Don’t Call it a Comeback

While you were doing other exciting things on Sunday like oh, paying your bills and taking down the recycling, some major stuff was being decided in D.C. about how the money you make this year will actually be spent.

Because that’s when Treasury Secretary Henry “Hank” Paulsen announced that our U.S. government is taking over FHA mortgage biggies Fannie Mae and Freddie Mac.  The government now adds Fannie and Freddie to a “bailout list” that includes Bear Stearns. 

That’s because Fannie Mae and Freddie Mac now own or guarantee $5.4 trillion of U.S. home mortgages, or about half the total outstanding mortgages in America.  Whoa.  Uncle Sam has pledged to fund Fan and Fred for up to $100 billion total for each company or if my math is right, a $200 billion dollar handout.  That’s a lotta cheddar.

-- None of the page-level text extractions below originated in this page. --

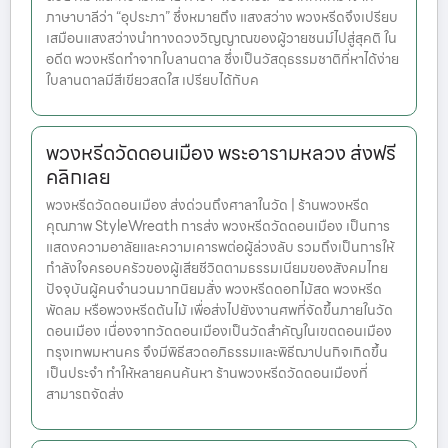
ภาษาบาลีว่า “อุประภา” ซึ่งหมายถึง แสงสว่าง พวงหรีดจึงเปรียบ
เสมือนแสงสว่างนำทางดวงวิญญาณของผู้วายชนม์ไปสู่สุคติ ใน
อดีต พวงหรีดทำจากใบลานตาล ซึ่งเป็นวัสดุธรรมชาติที่หาได้ง่าย
ใบลานตาลมีสีเขียวสดใส เปรียบได้กับค
พวงหรีดวัดดอนเมือง พระอารามหลวง ส่งฟรี
คลิกเลย
พวงหรีดวัดดอนเมือง ส่งด่วนถึงศาลาในวัด | ร้านพวงหรีด
คุณภาพ StyleWreath การส่ง พวงหรีดวัดดอนเมือง เป็นการ
แสดงความอาลัยและความเคารพต่อผู้ล่วงลับ รวมถึงเป็นการให้
กำลังใจครอบครัวของผู้เสียชีวิตตามธรรมเนียมของสังคมไทย
ปัจจุบันผู้คนจำนวนมากนิยมสั่ง พวงหรีดดอกไม้สด พวงหรีด
พัดลม หรือพวงหรีดต้นไม้ เพื่อส่งไปยังงานศพที่จัดขึ้นภายในวัด
ดอนเมือง เนื่องจากวัดดอนเมืองเป็นวัดสำคัญในเขตดอนเมือง
กรุงเทพมหานคร จึงมีพิธีสวดอภิธรรมและพิธีฌาปนกิจเกิดขึ้น
เป็นประจำ ทำให้หลายคนค้นหา ร้านพวงหรีดวัดดอนเมืองที่
สามารถจัดส่ง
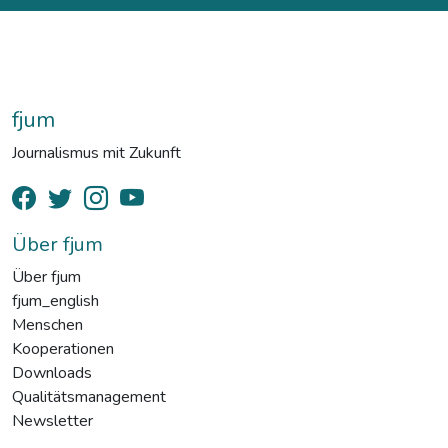
fjum
Journalismus mit Zukunft
Über fjum
Über fjum
fjum_english
Menschen
Kooperationen
Downloads
Qualitätsmanagement
Newsletter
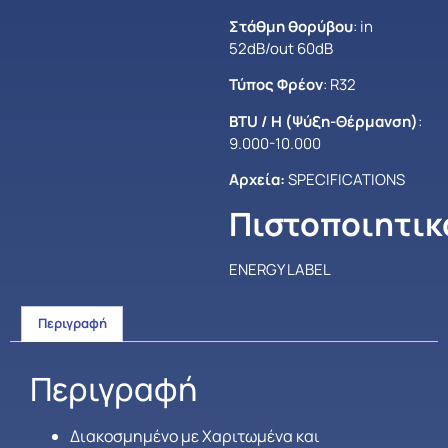
Στάθμη θορύβου
: in
52dB/out 60dB
Τύπος Φρέον
: R32
BTU / H (Ψύξη-Θέρμανση)
:
9.000-10.000
Αρχεία:
SPECIFICATIONS
Πιστοποιητικ
ENERGY LABEL
Περιγραφή
Περιγραφή
Διακοσμημένο με Χαριτωμένα και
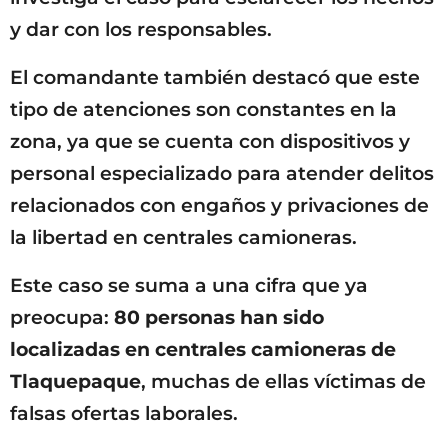
y dar con los responsables.
El comandante también destacó que este
tipo de atenciones son constantes en la
zona, ya que se cuenta con dispositivos y
personal especializado para atender delitos
relacionados con engaños y privaciones de
la libertad en centrales camioneras.
Este caso se suma a una cifra que ya
preocupa:
80 personas han sido
localizadas en centrales camioneras de
Tlaquepaque
, muchas de ellas víctimas de
falsas ofertas laborales.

The banks and mortgage giants of course claim they “can’t” give out more new mortgages because they are “pushed to the wall” financially by all the bad loans they’ve already made in the foreclosure free fall of ’08.   The government meanwhile really really wants you and I to have a home to grow old in.  That’s nice.  But unless you or I have 20% down (or generous parents) and a squeeky clean credit score, we’re kissing that way of life goodbye – and fast.

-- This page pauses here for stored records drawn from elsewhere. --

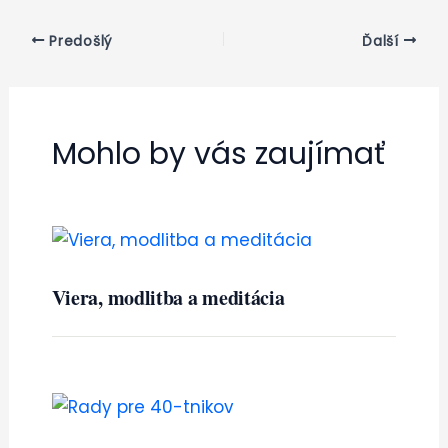
Predošlý
Ďalší
Mohlo by vás zaujímať
Viera, modlitba a meditácia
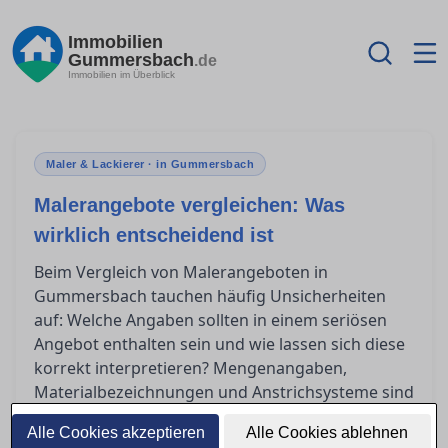
Immobilien
Gummersbach
.de
Immobilien im Überblick
Maler & Lackierer · in Gummersbach
Malerangebote vergleichen: Was
wirklich entscheidend ist
Beim Vergleich von Malerangeboten in
Gummersbach tauchen häufig Unsicherheiten
auf: Welche Angaben sollten in einem seriösen
Angebot enthalten sein und wie lassen sich diese
korrekt interpretieren? Mengenangaben,
Materialbezeichnungen und Anstrichsysteme sind
hierbei entscheidende Kriterien. In diesem
Alle Cookies akzeptieren
Alle Cookies ablehnen
Ratgeber erfahren Sie, worauf Sie achten müssen,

So Uncle Sam has decided (again) to give a ton of cash to an industry that has proven itself untrustworthy once already.  All of this in a desperate bid to reclaim our flagging mortgage market. 

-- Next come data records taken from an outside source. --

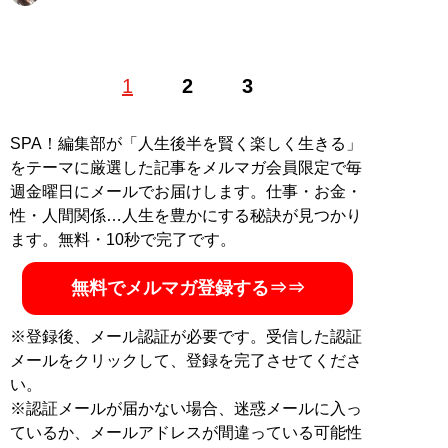
1989年6月7日生まれ。男性でありながらAV女優とし
1
2
3
て、大手AVメーカーKMPにて初の専属女優契約を結ぶ
2015年にAV女優を引退し、現在は作家活動を行ってい
る。ツイッター
@OshimaKaoru
SPA！編集部が「人生後半を賢く楽しく生きる」
をテーマに厳選した記事をメルマガ会員限定で毎
記事一覧へ
週金曜日にメールでお届けします。仕事・お金・
性・人間関係…人生を豊かにする秘訣が見つかり
ます。無料・10秒で完了です。
無料でメルマガ登録する⇒⇒
※登録後、メール認証が必要です。受信した認証
メールをクリックして、登録を完了させてくださ
い。
※認証メールが届かない場合、迷惑メールに入っ
ているか、メールアドレスが間違っている可能性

And yet it doesn’t appear to be working so far.  Let’s hope that Fannie Mae and Freddie Mac don’t go the way of our earlier taxpayer assisted bailout of Bear Stearns – because I sure did not see any lowering of mortgage rates from the banking industry in the past 6 months since that happened, did you?  Sure it would be nice if, after receiving a truckloads of cash, these corporations would finally loosen their collective Brooks Brothers ties and start handing out the jumbo home loans like candy again.  But this year has shown us that mortgage companies are not interested in playing nice.  Instead, they prefer to keep all that wonderful money of ours to themselves – as something they like to call “Assets”.  Hmmm…..

And now Lehman Brothers is in trouble.  Something to do with ”$33 billion in distressed real estate securities”?  Um, wasn’t that a big part of why we bailed out Bear Stearns to begin with?  So that Lehman wouldn’t fall next?  You gotta love it when a plan comes together like this, don’t ya?

So should we trust that this latest bailout will really “fix” things?  Or should you and I just start working a lot harder so we can keep up with our obligations to the landlord and the U.S. financial market?  Would love to hear what others think about this one.